Rising from Ashes (3 Jul, Filmhouse) is a documentary that follows a group of struggling genocide survivors in Rwanda as they pursue the dream of having a national cycling team. We discover the country has a rich history of bike racing, and in the film we see cycling legend Jock Boyer move there to help the group with their goal. The Fighting Spirit (7 Jul, CCA; 12 Jul, Summerhall), meanwhile, is a spunky doc centred on several boxers from Bukom, a small Ghanan town where a tenacious coach is encouraging kids to fight their way out of poverty.

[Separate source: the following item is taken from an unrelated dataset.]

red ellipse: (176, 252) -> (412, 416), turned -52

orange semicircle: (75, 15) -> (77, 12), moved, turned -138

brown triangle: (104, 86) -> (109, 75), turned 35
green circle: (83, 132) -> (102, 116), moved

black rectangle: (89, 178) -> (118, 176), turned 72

Kenyan short film Beach Boy (10 Jul, Andrew Stewart Cinema, Glasgow) is concerned with a different kind of sport. It’s a vérité documentary following one of the so-called ‘beach boys’ on the coast of Mombasa, who are young men that date older, wealthy European women in the pursuits of riches, visas for abroad, and, er, other successes. We follow one named Juma, who embarks on a relationship with an older British woman on holiday in the region. That particular screening is run in collaboration with the Commonwealth Film Festival, and it screens with main feature Rain.



Govanhill Baths in Glasgow is, appropriately enough, hosting a South African surfing doc double-bill (6 Jul). Titled Waves, Vibes and Vimand, the programme promises a 'sensory and site-specific audio-visual experience.' Zulu Surf Riders follows a pair of surfer twins, Cyril and Mishak, who have become inspirational figures in their neighbourhood, teaching local youngsters to continue on the path of the ‘Zulu wave.’ It’s paired with Kushaya Igagasi, an inspirational doc following four street kids who love to hit the waves. The films will be followed by a night of South African house and Afrobeat DJ sets.

Other innovative events at unusual venues include a Film and Food Marathon at the Mackintosh-designed House for an Art Lover in Glasgow (9 Jul). While most screenings in the festival’s line-up are free and non-ticketed, this event will set you back £20, but you get your money's worth, with a three course meal, each dish paired with a film that reflects the nation the dish in question comes from.

Although the various screenings within established cinemas like the The Grosvenor and Filmhouse are welcome and appreciated, it’s the creative approach of these site-specific screenings that should help bring an inter-cultural dialogue regarding African sports and filmmaking to a wider audience during the Commonwealth Games.